Work request:
Leaving out the pictures, restate each record below word for word.

━━ Material for this task ━━

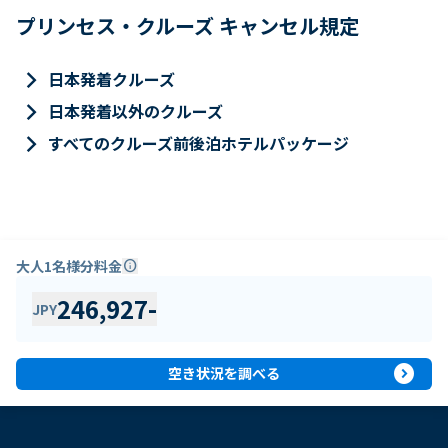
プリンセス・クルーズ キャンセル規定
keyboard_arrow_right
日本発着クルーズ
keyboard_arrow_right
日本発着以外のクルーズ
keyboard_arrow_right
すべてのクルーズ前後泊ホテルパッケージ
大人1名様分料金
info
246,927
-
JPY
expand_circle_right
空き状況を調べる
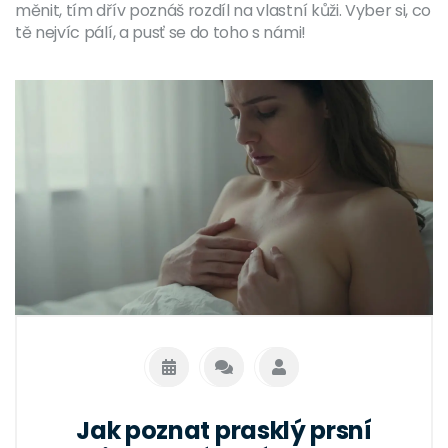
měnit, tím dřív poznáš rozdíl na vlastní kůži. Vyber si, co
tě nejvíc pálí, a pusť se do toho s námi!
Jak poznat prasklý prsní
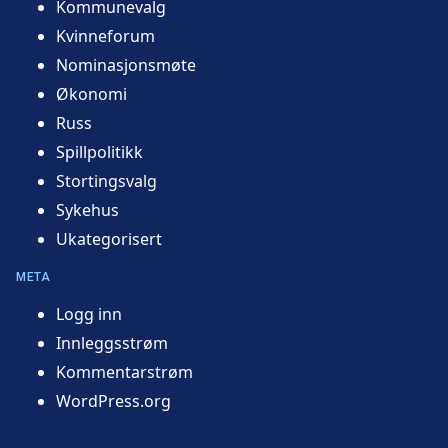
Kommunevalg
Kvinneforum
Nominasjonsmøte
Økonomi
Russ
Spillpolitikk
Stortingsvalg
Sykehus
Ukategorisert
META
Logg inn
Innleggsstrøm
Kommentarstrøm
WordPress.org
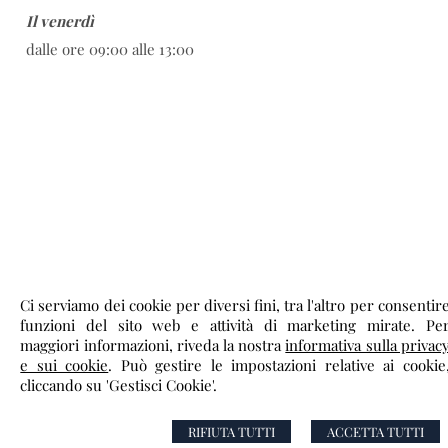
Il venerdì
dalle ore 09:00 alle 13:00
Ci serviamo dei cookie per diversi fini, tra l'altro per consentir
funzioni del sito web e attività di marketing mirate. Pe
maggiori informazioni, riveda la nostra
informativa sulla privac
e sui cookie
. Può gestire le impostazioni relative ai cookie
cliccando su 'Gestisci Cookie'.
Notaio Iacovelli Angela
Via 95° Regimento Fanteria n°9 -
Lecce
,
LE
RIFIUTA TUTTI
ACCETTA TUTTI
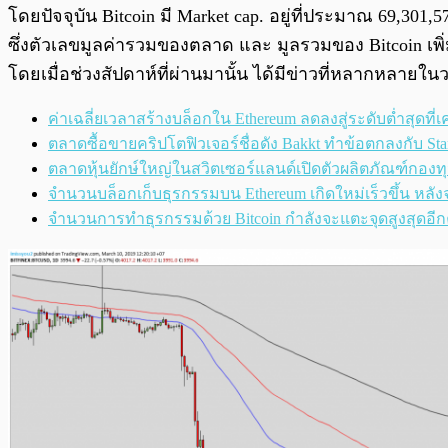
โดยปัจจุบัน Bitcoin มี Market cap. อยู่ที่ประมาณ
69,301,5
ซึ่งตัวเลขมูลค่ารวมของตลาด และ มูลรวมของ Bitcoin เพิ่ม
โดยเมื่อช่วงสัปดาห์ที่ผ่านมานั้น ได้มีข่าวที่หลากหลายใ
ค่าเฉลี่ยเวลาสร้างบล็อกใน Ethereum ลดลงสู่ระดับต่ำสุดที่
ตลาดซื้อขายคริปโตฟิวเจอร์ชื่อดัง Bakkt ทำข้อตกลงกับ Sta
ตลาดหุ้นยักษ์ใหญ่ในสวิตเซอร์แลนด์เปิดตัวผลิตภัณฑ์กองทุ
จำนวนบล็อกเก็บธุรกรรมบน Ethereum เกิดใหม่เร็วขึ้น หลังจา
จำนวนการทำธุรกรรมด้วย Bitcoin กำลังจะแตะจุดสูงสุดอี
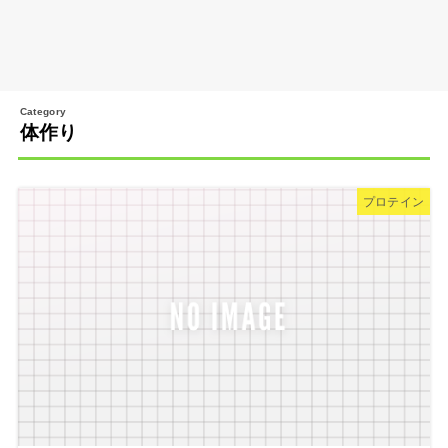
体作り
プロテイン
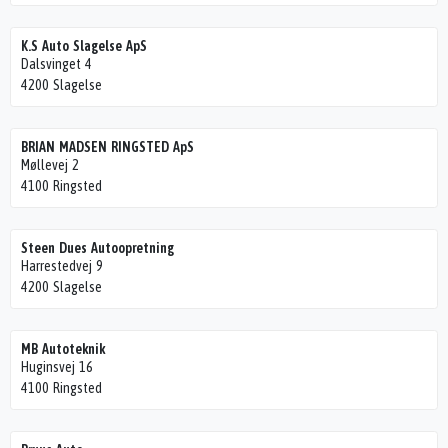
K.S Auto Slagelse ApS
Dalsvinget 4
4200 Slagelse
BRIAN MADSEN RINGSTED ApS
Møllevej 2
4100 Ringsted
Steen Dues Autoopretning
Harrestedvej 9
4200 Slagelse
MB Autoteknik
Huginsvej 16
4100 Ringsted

━━━

Exercise answer:
プリンセス・クルーズ キャンセル規定
keyboard_arrow_right
日本発着クルーズ
keyboard_arrow_right
日本発着以外のクルーズ
keyboard_arrow_right
すべてのクルーズ前後泊ホテルパッケージ
大人1名様分料金
info
246,927
-
JPY
expand_circle_right
空き状況を調べる
měnit, tím dřív poznáš rozdíl na vlastní kůži. Vyber si, co
tě nejvíc pálí, a pusť se do toho s námi!
Jak poznat prasklý prsní
Kommunevalg
Kvinneforum
Nominasjonsmøte
Økonomi
Russ
Spillpolitikk
Stortingsvalg
Sykehus
Ukategorisert
META
Logg inn
Innleggsstrøm
Kommentarstrøm
WordPress.org
Il venerdì
dalle ore 09:00 alle 13:00
Ci serviamo dei cookie per diversi fini, tra l'altro per consentir
funzioni del sito web e attività di marketing mirate. Pe
maggiori informazioni, riveda la nostra
informativa sulla privac
e sui cookie
. Può gestire le impostazioni relative ai cookie
cliccando su 'Gestisci Cookie'.
Notaio Iacovelli Angela
Via 95° Regimento Fanteria n°9 -
Lecce
,
LE
RIFIUTA TUTTI
ACCETTA TUTTI
โดยปัจจุบัน Bitcoin มี Market cap. อยู่ที่ประมาณ
69,301,5
ซึ่งตัวเลขมูลค่ารวมของตลาด และ มูลรวมของ Bitcoin เพิ่ม
โดยเมื่อช่วงสัปดาห์ที่ผ่านมานั้น ได้มีข่าวที่หลากหลายใ
ค่าเฉลี่ยเวลาสร้างบล็อกใน Ethereum ลดลงสู่ระดับต่ำสุดที่
ตลาดซื้อขายคริปโตฟิวเจอร์ชื่อดัง Bakkt ทำข้อตกลงกับ Sta
ตลาดหุ้นยักษ์ใหญ่ในสวิตเซอร์แลนด์เปิดตัวผลิตภัณฑ์กองทุ
จำนวนบล็อกเก็บธุรกรรมบน Ethereum เกิดใหม่เร็วขึ้น หลังจา
จำนวนการทำธุรกรรมด้วย Bitcoin กำลังจะแตะจุดสูงสุดอี
体作り
プロテイン
K.S Auto Slagelse ApS
Dalsvinget 4
4200 Slagelse
BRIAN MADSEN RINGSTED ApS
Møllevej 2
4100 Ringsted
Steen Dues Autoopretning
Harrestedvej 9
4200 Slagelse
MB Autoteknik
Huginsvej 16
4100 Ringsted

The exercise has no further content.